The present study investigates the potential of Tadalafil, a phosphodiesterase-5 inhibitor, in a rat model of hyperhomocysteinemia induced vascular dementia.

Hyperhomocysteinemia induced vascular dementia in Wistar rats was produced by administering l-Methionine (1.7 g/kg/day; p.o.×8 weeks). Learning and memory was assessed by employing Morris water maze (MWM) test. Endothelial dysfunction was assessed through acetylcholine-induced endothelial-dependent vasorelaxation and serum nitrite levels. Various other biochemical and histopathological estimations were also performed.
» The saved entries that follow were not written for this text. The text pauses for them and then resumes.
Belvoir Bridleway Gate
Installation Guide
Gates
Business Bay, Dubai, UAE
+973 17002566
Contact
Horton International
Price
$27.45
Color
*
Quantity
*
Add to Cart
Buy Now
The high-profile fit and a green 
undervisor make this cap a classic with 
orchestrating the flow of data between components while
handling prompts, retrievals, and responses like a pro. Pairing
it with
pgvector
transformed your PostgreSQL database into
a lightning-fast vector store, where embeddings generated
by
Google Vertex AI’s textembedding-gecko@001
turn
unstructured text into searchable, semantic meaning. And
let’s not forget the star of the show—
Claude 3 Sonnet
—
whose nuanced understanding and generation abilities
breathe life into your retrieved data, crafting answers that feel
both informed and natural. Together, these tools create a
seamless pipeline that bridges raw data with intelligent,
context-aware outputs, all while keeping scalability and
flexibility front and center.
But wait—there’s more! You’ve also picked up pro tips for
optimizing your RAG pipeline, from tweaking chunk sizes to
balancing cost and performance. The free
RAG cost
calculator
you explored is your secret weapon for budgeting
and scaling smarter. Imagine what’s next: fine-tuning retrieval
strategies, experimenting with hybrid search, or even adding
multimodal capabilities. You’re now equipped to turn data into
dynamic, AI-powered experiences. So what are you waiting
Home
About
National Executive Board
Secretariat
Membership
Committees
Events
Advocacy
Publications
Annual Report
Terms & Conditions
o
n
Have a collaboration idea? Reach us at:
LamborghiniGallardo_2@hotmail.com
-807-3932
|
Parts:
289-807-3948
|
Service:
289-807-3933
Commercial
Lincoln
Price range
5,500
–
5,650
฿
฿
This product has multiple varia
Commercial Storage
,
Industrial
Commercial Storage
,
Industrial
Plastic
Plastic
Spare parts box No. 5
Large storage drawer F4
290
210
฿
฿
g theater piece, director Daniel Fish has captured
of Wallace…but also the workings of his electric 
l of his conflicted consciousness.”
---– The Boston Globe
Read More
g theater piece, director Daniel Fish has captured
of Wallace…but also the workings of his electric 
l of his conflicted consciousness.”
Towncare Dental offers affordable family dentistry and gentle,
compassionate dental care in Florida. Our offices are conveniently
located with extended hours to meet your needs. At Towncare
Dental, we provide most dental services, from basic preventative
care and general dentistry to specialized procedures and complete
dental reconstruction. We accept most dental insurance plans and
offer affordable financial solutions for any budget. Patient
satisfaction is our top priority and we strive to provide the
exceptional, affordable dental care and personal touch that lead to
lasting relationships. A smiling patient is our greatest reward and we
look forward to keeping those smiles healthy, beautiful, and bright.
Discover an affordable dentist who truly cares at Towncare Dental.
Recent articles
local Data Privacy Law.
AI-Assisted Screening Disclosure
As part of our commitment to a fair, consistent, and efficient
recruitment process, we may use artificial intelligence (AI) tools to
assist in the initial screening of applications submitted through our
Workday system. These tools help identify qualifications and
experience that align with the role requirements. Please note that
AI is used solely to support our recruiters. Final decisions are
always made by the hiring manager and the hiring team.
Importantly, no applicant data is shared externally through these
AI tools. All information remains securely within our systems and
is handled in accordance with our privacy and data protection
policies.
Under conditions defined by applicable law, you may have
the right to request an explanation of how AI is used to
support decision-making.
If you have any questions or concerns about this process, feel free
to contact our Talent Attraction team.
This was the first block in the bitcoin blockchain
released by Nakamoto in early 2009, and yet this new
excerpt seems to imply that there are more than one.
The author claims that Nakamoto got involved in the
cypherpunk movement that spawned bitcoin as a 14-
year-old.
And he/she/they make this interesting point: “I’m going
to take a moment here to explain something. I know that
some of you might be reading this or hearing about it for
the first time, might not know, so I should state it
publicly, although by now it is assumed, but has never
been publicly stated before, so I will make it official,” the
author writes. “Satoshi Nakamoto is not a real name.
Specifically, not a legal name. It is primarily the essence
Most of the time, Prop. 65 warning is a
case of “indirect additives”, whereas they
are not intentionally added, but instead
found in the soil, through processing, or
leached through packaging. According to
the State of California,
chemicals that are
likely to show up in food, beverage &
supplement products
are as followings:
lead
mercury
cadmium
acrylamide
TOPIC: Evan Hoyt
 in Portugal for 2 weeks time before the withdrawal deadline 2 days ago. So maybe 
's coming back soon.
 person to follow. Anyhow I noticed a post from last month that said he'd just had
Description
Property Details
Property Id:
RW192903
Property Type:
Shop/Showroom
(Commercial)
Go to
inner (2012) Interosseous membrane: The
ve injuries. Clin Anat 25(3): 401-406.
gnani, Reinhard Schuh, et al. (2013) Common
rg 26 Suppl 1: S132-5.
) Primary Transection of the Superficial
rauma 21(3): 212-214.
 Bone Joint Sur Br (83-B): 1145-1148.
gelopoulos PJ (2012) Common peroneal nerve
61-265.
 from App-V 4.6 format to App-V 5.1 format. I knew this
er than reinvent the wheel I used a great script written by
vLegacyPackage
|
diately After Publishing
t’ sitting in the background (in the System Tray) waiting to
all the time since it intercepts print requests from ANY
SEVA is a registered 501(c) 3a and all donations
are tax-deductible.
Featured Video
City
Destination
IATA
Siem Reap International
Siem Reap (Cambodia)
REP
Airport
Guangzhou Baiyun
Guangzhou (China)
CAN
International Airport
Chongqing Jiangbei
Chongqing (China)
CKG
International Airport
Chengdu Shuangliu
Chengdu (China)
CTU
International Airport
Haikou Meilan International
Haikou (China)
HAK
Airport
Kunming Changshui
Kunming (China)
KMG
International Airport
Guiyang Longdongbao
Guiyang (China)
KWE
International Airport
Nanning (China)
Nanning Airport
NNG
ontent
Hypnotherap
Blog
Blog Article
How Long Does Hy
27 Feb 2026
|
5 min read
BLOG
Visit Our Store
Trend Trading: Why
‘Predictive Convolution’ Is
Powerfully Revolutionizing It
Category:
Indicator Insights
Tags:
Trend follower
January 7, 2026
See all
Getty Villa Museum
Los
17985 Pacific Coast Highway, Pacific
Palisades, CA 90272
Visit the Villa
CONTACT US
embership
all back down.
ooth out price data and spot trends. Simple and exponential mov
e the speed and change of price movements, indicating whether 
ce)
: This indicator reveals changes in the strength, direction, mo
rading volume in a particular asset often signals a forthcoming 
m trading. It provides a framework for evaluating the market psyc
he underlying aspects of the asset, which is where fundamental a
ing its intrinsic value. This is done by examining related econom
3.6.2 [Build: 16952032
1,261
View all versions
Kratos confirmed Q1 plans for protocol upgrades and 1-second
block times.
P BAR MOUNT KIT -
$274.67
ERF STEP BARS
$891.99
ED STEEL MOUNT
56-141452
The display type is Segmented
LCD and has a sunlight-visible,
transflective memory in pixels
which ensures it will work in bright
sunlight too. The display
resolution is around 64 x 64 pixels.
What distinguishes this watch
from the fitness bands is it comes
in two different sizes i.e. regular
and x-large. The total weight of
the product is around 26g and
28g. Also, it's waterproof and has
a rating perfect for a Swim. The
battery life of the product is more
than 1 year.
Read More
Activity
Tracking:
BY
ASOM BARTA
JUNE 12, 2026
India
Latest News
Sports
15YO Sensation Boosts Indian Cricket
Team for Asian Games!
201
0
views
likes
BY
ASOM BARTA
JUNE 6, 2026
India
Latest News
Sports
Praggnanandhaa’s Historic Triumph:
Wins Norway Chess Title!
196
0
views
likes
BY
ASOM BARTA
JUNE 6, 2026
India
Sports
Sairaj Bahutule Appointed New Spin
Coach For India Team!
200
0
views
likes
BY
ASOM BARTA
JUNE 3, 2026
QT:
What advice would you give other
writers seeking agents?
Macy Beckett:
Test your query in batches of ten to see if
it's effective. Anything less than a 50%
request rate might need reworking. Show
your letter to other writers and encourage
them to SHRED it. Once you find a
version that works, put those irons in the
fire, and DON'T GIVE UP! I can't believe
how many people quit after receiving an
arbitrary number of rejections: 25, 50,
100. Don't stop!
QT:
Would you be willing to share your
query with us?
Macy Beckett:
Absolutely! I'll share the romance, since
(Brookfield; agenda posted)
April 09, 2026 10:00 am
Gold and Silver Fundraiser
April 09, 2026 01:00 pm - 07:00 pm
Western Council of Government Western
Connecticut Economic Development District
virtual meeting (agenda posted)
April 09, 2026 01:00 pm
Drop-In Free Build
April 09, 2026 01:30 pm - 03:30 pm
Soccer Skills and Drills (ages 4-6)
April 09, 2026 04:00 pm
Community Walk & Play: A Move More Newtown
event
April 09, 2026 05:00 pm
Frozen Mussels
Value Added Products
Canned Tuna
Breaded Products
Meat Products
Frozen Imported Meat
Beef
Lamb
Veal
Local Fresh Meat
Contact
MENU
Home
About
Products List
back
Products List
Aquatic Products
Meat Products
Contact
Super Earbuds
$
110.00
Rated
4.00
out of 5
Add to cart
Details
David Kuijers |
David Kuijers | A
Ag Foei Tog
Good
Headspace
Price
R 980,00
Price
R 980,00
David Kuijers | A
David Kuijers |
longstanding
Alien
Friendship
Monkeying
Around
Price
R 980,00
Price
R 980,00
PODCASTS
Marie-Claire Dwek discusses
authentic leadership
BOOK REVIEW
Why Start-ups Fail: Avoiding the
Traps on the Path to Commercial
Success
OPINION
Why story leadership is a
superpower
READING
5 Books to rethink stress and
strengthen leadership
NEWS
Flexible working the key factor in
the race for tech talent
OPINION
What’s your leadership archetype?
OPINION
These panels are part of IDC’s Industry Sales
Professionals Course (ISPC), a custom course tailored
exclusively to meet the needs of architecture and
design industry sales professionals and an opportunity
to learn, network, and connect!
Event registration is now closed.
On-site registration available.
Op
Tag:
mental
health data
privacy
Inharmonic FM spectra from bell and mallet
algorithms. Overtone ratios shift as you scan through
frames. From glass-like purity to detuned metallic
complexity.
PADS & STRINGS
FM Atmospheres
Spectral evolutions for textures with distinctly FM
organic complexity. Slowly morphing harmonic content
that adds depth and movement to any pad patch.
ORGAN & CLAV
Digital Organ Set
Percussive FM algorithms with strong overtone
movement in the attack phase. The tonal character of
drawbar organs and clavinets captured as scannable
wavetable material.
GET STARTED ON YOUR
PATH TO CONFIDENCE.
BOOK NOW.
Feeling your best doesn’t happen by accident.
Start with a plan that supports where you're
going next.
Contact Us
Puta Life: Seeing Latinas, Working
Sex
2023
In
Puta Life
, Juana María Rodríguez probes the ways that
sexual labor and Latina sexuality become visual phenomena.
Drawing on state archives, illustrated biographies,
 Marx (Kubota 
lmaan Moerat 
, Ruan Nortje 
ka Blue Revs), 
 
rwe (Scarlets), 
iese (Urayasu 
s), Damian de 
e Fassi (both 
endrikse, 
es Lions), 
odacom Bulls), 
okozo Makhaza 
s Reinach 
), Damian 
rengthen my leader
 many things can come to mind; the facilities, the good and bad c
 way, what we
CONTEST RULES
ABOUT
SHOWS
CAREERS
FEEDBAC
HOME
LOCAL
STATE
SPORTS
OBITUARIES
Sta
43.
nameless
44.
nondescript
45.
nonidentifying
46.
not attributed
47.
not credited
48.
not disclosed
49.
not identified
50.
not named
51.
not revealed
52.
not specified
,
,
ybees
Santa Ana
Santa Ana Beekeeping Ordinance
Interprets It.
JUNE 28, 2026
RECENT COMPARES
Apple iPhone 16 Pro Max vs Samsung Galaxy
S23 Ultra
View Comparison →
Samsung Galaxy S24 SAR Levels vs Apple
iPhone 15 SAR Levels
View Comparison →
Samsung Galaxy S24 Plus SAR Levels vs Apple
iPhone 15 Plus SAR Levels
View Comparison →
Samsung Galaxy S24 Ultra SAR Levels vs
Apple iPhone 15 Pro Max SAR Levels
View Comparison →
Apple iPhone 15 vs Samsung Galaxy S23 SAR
l-Methionine produced significant impairment in acetylcholine-induced endothelium-dependent vasorelaxation and a decrease in serum nitrite levels indicating endothelial dysfunction. Further, these animals performed poorly on Morris water maze, depicting impairment of learning and memory. There was a significant rise in brain oxidative stress level (indicated by an increase in brain thiobarbituric acid reactive species and a decrease in reduced glutathione levels). Increase in brain acetylcholinesterase activity; brain myeloperoxidase activity and brain neutrophil infiltration (a marker of inflammation) were also observed. Tadalafil (5 and 10 mg/kg, p.o.)/Donepezil (0.5 mg/kg, i.p., serving as standard) treatment ameliorated l-Methionine induced endothelial dysfunction; memory deficits; biochemical and histopathological changes in a significant manner.

It may be concluded that tadalafil has shown efficacy in the rat model of l-Methionine induced vascular dementia and that phosphodiesterase-5 can be considered as an important therapeutic target for the treatment of vascular dementia.